Written by Yair Vardi, Israel Fellow at Hillel at UCLA
This week, we read parshat Shelach Lecha — שְׁלַח לְךָ. This is the famous parashah of the spies. Moses chose twelve men, leaders from the twelve tribes of Israel, to scout Eretz Israel, while they were wandering “in the desert” (Bamidbar במדבר — the Hebrew name of the book of Numbers, which contains this Torah portion). These men acted as Shlichim, as Emissaries, on behalf of the people of Israel.
For the past two years I was also a Shaliach to the amazing Jewish community of Hillel at UCLA. Many times I’ve asked myself: What does it mean to be a Shaliach, an Israel Fellow? What’s the purpose of my Shlichut? Who do I represent?

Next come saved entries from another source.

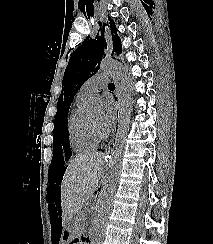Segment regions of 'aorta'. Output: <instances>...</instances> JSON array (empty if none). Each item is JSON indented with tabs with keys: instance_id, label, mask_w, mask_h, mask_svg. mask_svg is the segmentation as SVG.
<instances>
[{
	"instance_id": "1",
	"label": "aorta",
	"mask_w": 213,
	"mask_h": 244,
	"mask_svg": "<svg viewBox=\"0 0 213 244\" xmlns=\"http://www.w3.org/2000/svg\"><path fill=\"white\" fill-rule=\"evenodd\" d=\"M100 69L109 73L118 89L119 115L115 144L109 160V170L103 180L101 191L93 212V233L91 244H104L107 222L113 207L114 195L122 170L123 154L131 123L129 82L124 76L123 66L117 60L105 58L101 61ZM103 104L99 99H91L88 110L92 114L102 111Z\"/></svg>"
}]
</instances>
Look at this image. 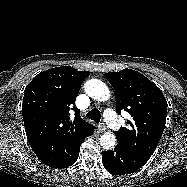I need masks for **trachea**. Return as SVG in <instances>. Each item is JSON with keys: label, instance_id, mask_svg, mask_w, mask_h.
<instances>
[{"label": "trachea", "instance_id": "1", "mask_svg": "<svg viewBox=\"0 0 187 187\" xmlns=\"http://www.w3.org/2000/svg\"><path fill=\"white\" fill-rule=\"evenodd\" d=\"M86 117L90 120H93V121L99 123L100 118H101V113L98 109L94 108L87 113Z\"/></svg>", "mask_w": 187, "mask_h": 187}]
</instances>
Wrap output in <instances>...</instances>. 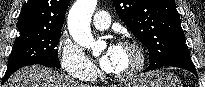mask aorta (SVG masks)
Here are the masks:
<instances>
[{
	"label": "aorta",
	"instance_id": "1",
	"mask_svg": "<svg viewBox=\"0 0 205 87\" xmlns=\"http://www.w3.org/2000/svg\"><path fill=\"white\" fill-rule=\"evenodd\" d=\"M96 6L97 0H76L68 14V29L73 40L80 46L92 50L98 48L90 28Z\"/></svg>",
	"mask_w": 205,
	"mask_h": 87
}]
</instances>
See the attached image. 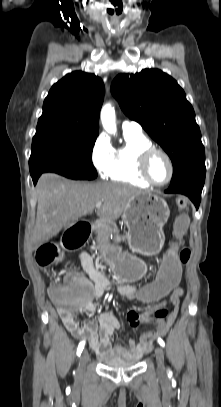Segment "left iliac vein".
<instances>
[{
    "instance_id": "obj_1",
    "label": "left iliac vein",
    "mask_w": 221,
    "mask_h": 407,
    "mask_svg": "<svg viewBox=\"0 0 221 407\" xmlns=\"http://www.w3.org/2000/svg\"><path fill=\"white\" fill-rule=\"evenodd\" d=\"M155 357L157 361V373L159 376H163L165 373L164 353L160 346L155 348Z\"/></svg>"
}]
</instances>
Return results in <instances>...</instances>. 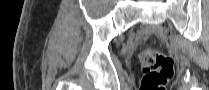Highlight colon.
Segmentation results:
<instances>
[{
	"mask_svg": "<svg viewBox=\"0 0 209 90\" xmlns=\"http://www.w3.org/2000/svg\"><path fill=\"white\" fill-rule=\"evenodd\" d=\"M140 61L143 71L140 90H166L174 73L173 59L155 49H145Z\"/></svg>",
	"mask_w": 209,
	"mask_h": 90,
	"instance_id": "1",
	"label": "colon"
}]
</instances>
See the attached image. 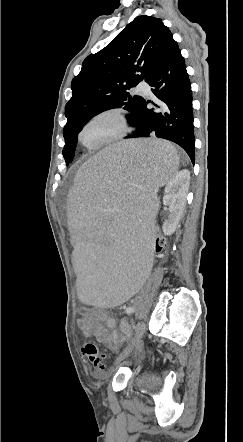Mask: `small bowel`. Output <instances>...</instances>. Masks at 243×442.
<instances>
[{"label": "small bowel", "mask_w": 243, "mask_h": 442, "mask_svg": "<svg viewBox=\"0 0 243 442\" xmlns=\"http://www.w3.org/2000/svg\"><path fill=\"white\" fill-rule=\"evenodd\" d=\"M79 313L78 326L83 335L96 337L110 350H117L120 343L130 334L127 322L121 323L123 333L120 334L115 318L98 308L83 307Z\"/></svg>", "instance_id": "c3829d8e"}]
</instances>
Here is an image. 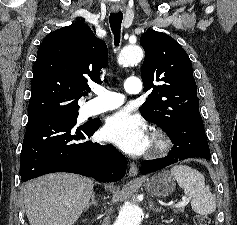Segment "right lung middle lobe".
Listing matches in <instances>:
<instances>
[{"label": "right lung middle lobe", "instance_id": "dd1d6c3e", "mask_svg": "<svg viewBox=\"0 0 237 225\" xmlns=\"http://www.w3.org/2000/svg\"><path fill=\"white\" fill-rule=\"evenodd\" d=\"M54 117H58V118H63L69 121H75L77 120L78 117V112H73V113H67V114H61V115H57Z\"/></svg>", "mask_w": 237, "mask_h": 225}]
</instances>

And most importantly, as a Shaliach, what is my message?
Moses gave clear instructions for what the Shlichim are supposed to do. He told them to explore three areas: the topography of Israel, the strength of the people who dwell in the land, and the strength of the cities. They brought with them the fruits of Israel. At first when they returned to Moses, they began their report with some favorable words: בָּאנוּ אֶל הָאָרֶץ אֲשֶׁר שְׁלַחְתָּנוּ וְגַם זָבַת חָלָב וּדְבַשׁ הִוא וְזֶה פִּרְיָהּ: “It indeed does flow with milk and honey…” But with that said, ten out of the twelve came back with bad news regarding the Promised Land: “The people within the land are fierce, and the cities are very strong and fortified…moreover we saw giants in the land.” When Caleb, one of two spies who spoke only positively, said, “We shall surely go up to the land, for we are surely able to conquer it,” the spies became even more pessimistic, saying, “Other nations are stronger than us… this is a land which consumes its inhabitants! ”(“.אֶרֶץ אֹכֶלֶת יוֹשְׁבֶיהָ הִוא”)
The spies’ message caused panic and fear in the community. In anger, God punished the Children of Israel to wander the wilderness for forty years. All but Caleb and Joshua, who had given positive reports, were to die in the wilderness so that the next generation could enter the Promised Land.
Reading this story today, I still wonder: What was so wrong with their message?
They reported critically and conveyed their honest assessment regarding the geopolitical realities in the land. They most likely wanted only the best for their community and families, and they were truly concerned about their safety. Isn’t it human nature throughout history to be afraid of the unknown? Aren’t we all guilty of prejudice sometime and might we not consider “the other” / ”the enemy” to be “giant people living behind fortified walls”?
So here is my answer and my own interpretation for why the ten spies were still wrong. It is because they didn’t include key ingredients in their message for the community, which are still relevant today: hope and faith for a better future. They were wrong not to believe that one can determine its own future. They couldn’t believe that the people of Israel were able to change the reality of the land of Israel and define their own path.
Today, 3000 years later and a 15 hour flight from LAX, between the Jordan River and the Mediterranean Sea, the reality is not so different and still very complex. The descendants of the children of Israel (Jacob), grandson of Abraham, and the descendants of Ishmael (Ismaeel), a son of Abraham, share one small piece of land the size of LA County. Two nations, people who struggle with God, on behalf of God and between each other. It is a complicated reality, sometimes one of milk and honey, Apple and Google, and sometime of fortified walls and the Iron Dome.
We are fortunate to live in times when we all have the opportunity to scout Israel. Over the past two years I’ve led more than 120 Bruins in Israel, and I know of dozens who will spend this summer in my homeland. These personal and communal experiences make every student and each and every one of us a potential Shaliach.
My message this Shabbat is for all of us to be Shlichim. Like those ten spies who were punished, we should think critically about the realities on the ground (in Israel and in our own community) and we should ask some tough questions. But most importantly — like Caleb and Joshua, we should imagine the potential of our community to define a better future, for us here in the US and across the ocean in Eretz Israel.”טוֹבָה הָאָרֶץ, מְאֹד מְאֹד” — the land is very, very good.
I know words are important, especially at UCLA, but I want to ask you this Shabbat to take action as well: let’s aspire to be activists and entrepreneurs, as individuals and as part of a larger movement. As we finish this academic year, and some of us graduate together, let’s translate our experiences and work together to change the reality of our society, to make it better and just.
B’hatzlachah (“Great success”), Shabbat Shalom, and Drishat Shalom from Israel.
This article is part of Ha’Am’s Friday Taste of Torah column. Each week, a different UCLA community member will contribute some words of Jewish wisdom in preparation for Shabbat.